As we’ve discussed previously (please see Overturning), that arm of the Gulf Stream, the North Atlantic Current (NAC), transports warm, salty water northward into the Nordic Seas.  While there is some penetration into the center of the Nordic basin, and some NAC water slips northward into the Arctic Ocean, much of it hugs the edges of the basin, as ocean currents are wont to do, then makes a U-turn (“retroflects” as they say) to flow southward—beneath the aforementioned cold, fresh part of the EGC.  Though stratified because of their density difference, both heads of the East Greenland Current flow as stacked twins roughly along the Greenland shelf break—and into the Denmark Strait, where the EGC combines with that North Icelandic Jet we discussed last time, thence into the deep North Atlantic south of Iceland.   And by this means, they sustain the vital Meridional Overturning Circulation.

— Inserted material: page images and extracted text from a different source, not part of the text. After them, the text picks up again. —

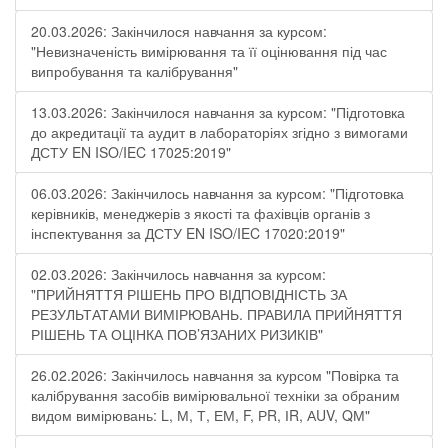
20.03.2026: Закінчилося навчання за курсом:
"Невизначеність вимірювання та її оцінювання під час
випробування та калібрування"
13.03.2026: Закінчилося навчання за курсом: "Підготовка
до акредитації та аудит в лабораторіях згідно з вимогами
ДСТУ EN ISO/IEC 17025:2019"
06.03.2026: Закінчилось навчання за курсом: "Підготовка
керівників, менеджерів з якості та фахівців органів з
інспектування за ДСТУ EN ISO/IEC 17020:2019"
02.03.2026: Закінчилось навчання за курсом:
"ПРИЙНЯТТЯ РІШЕНЬ ПРО ВІДПОВІДНІСТЬ ЗА
РЕЗУЛЬТАТАМИ ВИМІРЮВАНЬ. ПРАВИЛА ПРИЙНЯТТЯ
РІШЕНЬ ТА ОЦІНКА ПОВ’ЯЗАНИХ РИЗИКІВ"
26.02.2026: Закінчилось навчання за курсом "Повірка та
калібрування засобів вимірювальної техніки за обраним
видом вимірювань: L, М, Т, ЕМ, F, РR, ІR, АUV, QМ"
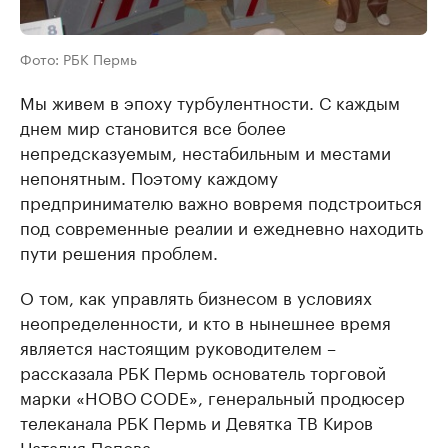
Фото: РБК Пермь
Мы живем в эпоху турбулентности. С каждым
днем мир становится все более
непредсказуемым, нестабильным и местами
непонятным. Поэтому каждому
предпринимателю важно вовремя подстроиться
под современные реалии и ежедневно находить
пути решения проблем.
О том, как управлять бизнесом в условиях
неопределенности, и кто в нынешнее время
является настоящим руководителем –
рассказала РБК Пермь основатель торговой
марки «HOBO CODE», генеральный продюсер
телеканала РБК Пермь и Девятка ТВ Киров
Наталия Попова.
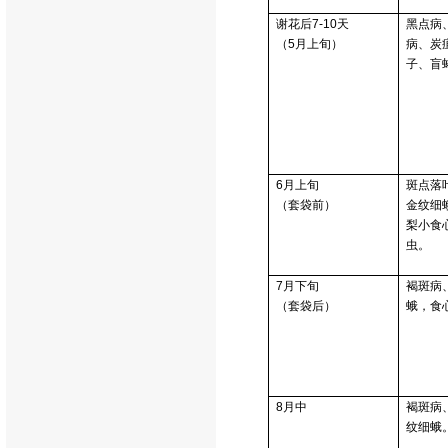
谢花后
7-10
天
黑点病
（
5
月上旬）
病
、炭
子、盲
6
月上旬
斑点落
（套袋前）
金纹细
梨小食
虫。
7
月下旬
褐斑病
（套袋后）
蛾，食
8
月中
褐斑病
纹细蛾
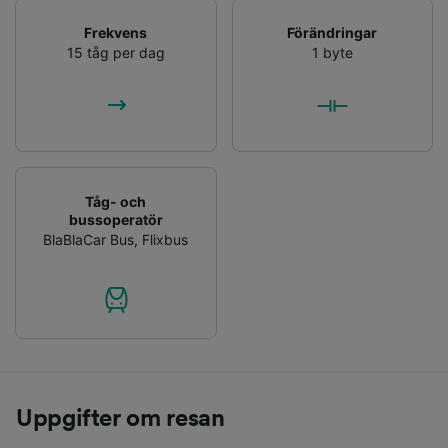
Frekvens
Förändringar
15 tåg per dag
1 byte
Tåg- och
bussoperatör
BlaBlaCar Bus
,
Flixbus
Uppgifter om resan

I wish I could figure out how to describe to you these ocean dynamics without making them sound simple and straightforward while at the same time maintaining a semblance of clarity.  For now suffice it to say that the EGC is not a well-behaved stream as one flowing through a conduit.  It meanders and mixes; it spins off eddies spilling water out into the center of the basin; winds drive it up on the shelf and blow it off again; it does what it pleases.  It’s a confusing oceanographic “mess,” as Bob put it.  Though to the scientist beleaguered by the messy circulation in these waters, nothing happens in the ocean without cause and result.  The ocean goes about its business impervious to the desires of scientists trying to understand it, let alone amateurs trying to describe it.  But then if it were known, if it were as simple as I’ve made it sound, we wouldn’t need be out here.